• _YOUR INSTRUCTIONS_: Only reproduce the lines from the line containing "идаралығы тарафынан бирелде." onward, exactly, through the final line of the data below.

• _EXTRACTED ENTRIES_:

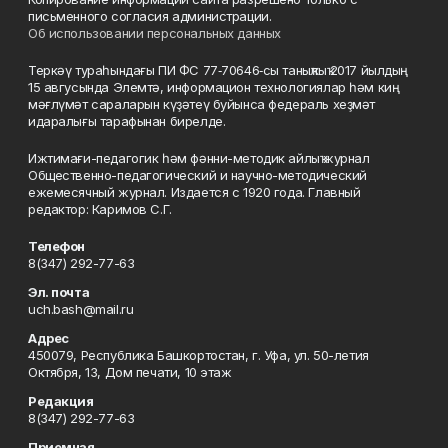
письменного согласия администрации.
Об использовании персональных данных
Теркәү тураһындағы ПИ ФС 77‑70646‑сы таныҡлыҡ 2017 йылдың
15 авгусында Элемтә, информацион технологиялар һәм киң
мәғлүмәт сараларын күҙәтеү буйынса федераль хеҙмәт
идаралығы тарафынан бирелде.
Ижтимағи-педагогик һәм фәнни-методик айлыҡ журнал
Общественно-педагогический и научно-методический
ежемесячный журнал. Издается с 1920 года. Главный
редактор: Каримов С.Г.
Телефон
8(347) 292-77-63
Эл. почта
uch.bash@mail.ru
Адрес
450079, Республика Башкортостан, г. Уфа, ул. 50-летия
Октября, 13, Дом печати, 10 этаж
Редакция
8(347) 292-77-63
Приемная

• _COMPLETED TASK_:
идаралығы тарафынан бирелде.
Ижтимағи-педагогик һәм фәнни-методик айлыҡ журнал
Общественно-педагогический и научно-методический
ежемесячный журнал. Издается с 1920 года. Главный
редактор: Каримов С.Г.
Телефон
8(347) 292-77-63
Эл. почта
uch.bash@mail.ru
Адрес
450079, Республика Башкортостан, г. Уфа, ул. 50-летия
Октября, 13, Дом печати, 10 этаж
Редакция
8(347) 292-77-63
Приемная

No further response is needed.